* **Extracted information**
____
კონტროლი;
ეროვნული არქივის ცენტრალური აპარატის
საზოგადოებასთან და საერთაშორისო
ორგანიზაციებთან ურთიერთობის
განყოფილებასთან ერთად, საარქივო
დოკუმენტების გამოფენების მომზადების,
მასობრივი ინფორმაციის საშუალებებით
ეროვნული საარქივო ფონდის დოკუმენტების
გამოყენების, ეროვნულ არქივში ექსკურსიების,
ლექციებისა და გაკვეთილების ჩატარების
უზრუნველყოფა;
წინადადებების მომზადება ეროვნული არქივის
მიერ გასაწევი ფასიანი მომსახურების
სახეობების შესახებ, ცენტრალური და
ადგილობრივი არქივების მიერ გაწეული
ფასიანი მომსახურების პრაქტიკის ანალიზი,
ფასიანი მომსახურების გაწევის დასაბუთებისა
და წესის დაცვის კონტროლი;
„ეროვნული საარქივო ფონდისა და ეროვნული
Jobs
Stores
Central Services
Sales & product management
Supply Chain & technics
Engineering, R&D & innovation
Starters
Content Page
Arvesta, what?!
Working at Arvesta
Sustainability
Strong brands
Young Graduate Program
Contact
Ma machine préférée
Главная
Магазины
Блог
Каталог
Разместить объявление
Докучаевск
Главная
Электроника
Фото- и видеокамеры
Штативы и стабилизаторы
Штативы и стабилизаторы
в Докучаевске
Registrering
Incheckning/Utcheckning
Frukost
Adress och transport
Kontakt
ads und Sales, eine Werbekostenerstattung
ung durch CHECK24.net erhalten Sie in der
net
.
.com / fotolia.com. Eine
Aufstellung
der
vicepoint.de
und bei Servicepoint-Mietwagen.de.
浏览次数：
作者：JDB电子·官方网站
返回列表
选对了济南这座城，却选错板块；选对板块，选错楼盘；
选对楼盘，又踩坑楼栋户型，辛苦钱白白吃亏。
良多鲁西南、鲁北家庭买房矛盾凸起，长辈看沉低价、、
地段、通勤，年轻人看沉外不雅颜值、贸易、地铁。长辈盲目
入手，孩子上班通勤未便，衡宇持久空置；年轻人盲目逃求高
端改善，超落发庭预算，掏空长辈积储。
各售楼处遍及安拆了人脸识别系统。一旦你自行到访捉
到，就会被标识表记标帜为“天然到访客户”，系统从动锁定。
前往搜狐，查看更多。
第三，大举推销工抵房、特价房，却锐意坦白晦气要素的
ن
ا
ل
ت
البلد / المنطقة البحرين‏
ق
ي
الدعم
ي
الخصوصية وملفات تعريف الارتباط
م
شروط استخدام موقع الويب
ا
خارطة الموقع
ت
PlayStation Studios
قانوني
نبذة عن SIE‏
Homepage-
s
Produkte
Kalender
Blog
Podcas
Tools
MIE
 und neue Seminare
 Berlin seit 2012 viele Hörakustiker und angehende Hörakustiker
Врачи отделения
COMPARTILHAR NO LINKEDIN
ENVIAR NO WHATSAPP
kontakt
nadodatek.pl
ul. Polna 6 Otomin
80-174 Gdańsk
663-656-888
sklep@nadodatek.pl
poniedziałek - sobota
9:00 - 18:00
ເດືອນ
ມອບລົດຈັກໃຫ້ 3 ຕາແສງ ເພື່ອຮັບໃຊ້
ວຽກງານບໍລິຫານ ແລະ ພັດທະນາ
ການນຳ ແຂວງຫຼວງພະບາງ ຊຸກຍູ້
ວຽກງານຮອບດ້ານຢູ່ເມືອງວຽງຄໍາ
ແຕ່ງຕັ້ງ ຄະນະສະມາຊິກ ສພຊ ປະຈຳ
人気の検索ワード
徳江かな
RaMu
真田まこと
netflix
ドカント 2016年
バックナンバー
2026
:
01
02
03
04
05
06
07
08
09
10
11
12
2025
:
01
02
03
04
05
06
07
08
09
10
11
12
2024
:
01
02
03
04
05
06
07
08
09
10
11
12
____
* **Problem to solve**
Could you transcribe the whole listing above without any edits?

* **Expected answer**
კონტროლი;
ეროვნული არქივის ცენტრალური აპარატის
საზოგადოებასთან და საერთაშორისო
ორგანიზაციებთან ურთიერთობის
განყოფილებასთან ერთად, საარქივო
დოკუმენტების გამოფენების მომზადების,
მასობრივი ინფორმაციის საშუალებებით
ეროვნული საარქივო ფონდის დოკუმენტების
გამოყენების, ეროვნულ არქივში ექსკურსიების,
ლექციებისა და გაკვეთილების ჩატარების
უზრუნველყოფა;
წინადადებების მომზადება ეროვნული არქივის
მიერ გასაწევი ფასიანი მომსახურების
სახეობების შესახებ, ცენტრალური და
ადგილობრივი არქივების მიერ გაწეული
ფასიანი მომსახურების პრაქტიკის ანალიზი,
ფასიანი მომსახურების გაწევის დასაბუთებისა
და წესის დაცვის კონტროლი;
„ეროვნული საარქივო ფონდისა და ეროვნული
Jobs
Stores
Central Services
Sales & product management
Supply Chain & technics
Engineering, R&D & innovation
Starters
Content Page
Arvesta, what?!
Working at Arvesta
Sustainability
Strong brands
Young Graduate Program
Contact
Ma machine préférée
Главная
Магазины
Блог
Каталог
Разместить объявление
Докучаевск
Главная
Электроника
Фото- и видеокамеры
Штативы и стабилизаторы
Штативы и стабилизаторы
в Докучаевске
Registrering
Incheckning/Utcheckning
Frukost
Adress och transport
Kontakt
ads und Sales, eine Werbekostenerstattung
ung durch CHECK24.net erhalten Sie in der
net
.
.com / fotolia.com. Eine
Aufstellung
der
vicepoint.de
und bei Servicepoint-Mietwagen.de.
浏览次数：
作者：JDB电子·官方网站
返回列表
选对了济南这座城，却选错板块；选对板块，选错楼盘；
选对楼盘，又踩坑楼栋户型，辛苦钱白白吃亏。
良多鲁西南、鲁北家庭买房矛盾凸起，长辈看沉低价、、
地段、通勤，年轻人看沉外不雅颜值、贸易、地铁。长辈盲目
入手，孩子上班通勤未便，衡宇持久空置；年轻人盲目逃求高
端改善，超落发庭预算，掏空长辈积储。
各售楼处遍及安拆了人脸识别系统。一旦你自行到访捉
到，就会被标识表记标帜为“天然到访客户”，系统从动锁定。
前往搜狐，查看更多。
第三，大举推销工抵房、特价房，却锐意坦白晦气要素的
ن
ا
ل
ت
البلد / المنطقة البحرين‏
ق
ي
الدعم
ي
الخصوصية وملفات تعريف الارتباط
م
شروط استخدام موقع الويب
ا
خارطة الموقع
ت
PlayStation Studios
قانوني
نبذة عن SIE‏
Homepage-
s
Produkte
Kalender
Blog
Podcas
Tools
MIE
 und neue Seminare
 Berlin seit 2012 viele Hörakustiker und angehende Hörakustiker
Врачи отделения
COMPARTILHAR NO LINKEDIN
ENVIAR NO WHATSAPP
kontakt
nadodatek.pl
ul. Polna 6 Otomin
80-174 Gdańsk
663-656-888
sklep@nadodatek.pl
poniedziałek - sobota
9:00 - 18:00
ເດືອນ
ມອບລົດຈັກໃຫ້ 3 ຕາແສງ ເພື່ອຮັບໃຊ້
ວຽກງານບໍລິຫານ ແລະ ພັດທະນາ
ການນຳ ແຂວງຫຼວງພະບາງ ຊຸກຍູ້
ວຽກງານຮອບດ້ານຢູ່ເມືອງວຽງຄໍາ
ແຕ່ງຕັ້ງ ຄະນະສະມາຊິກ ສພຊ ປະຈຳ
人気の検索ワード
徳江かな
RaMu
真田まこと
netflix
ドカント 2016年
バックナンバー
2026
:
01
02
03
04
05
06
07
08
09
10
11
12
2025
:
01
02
03
04
05
06
07
08
09
10
11
12
2024
:
01
02
03
04
05
06
07
08
09
10
11
12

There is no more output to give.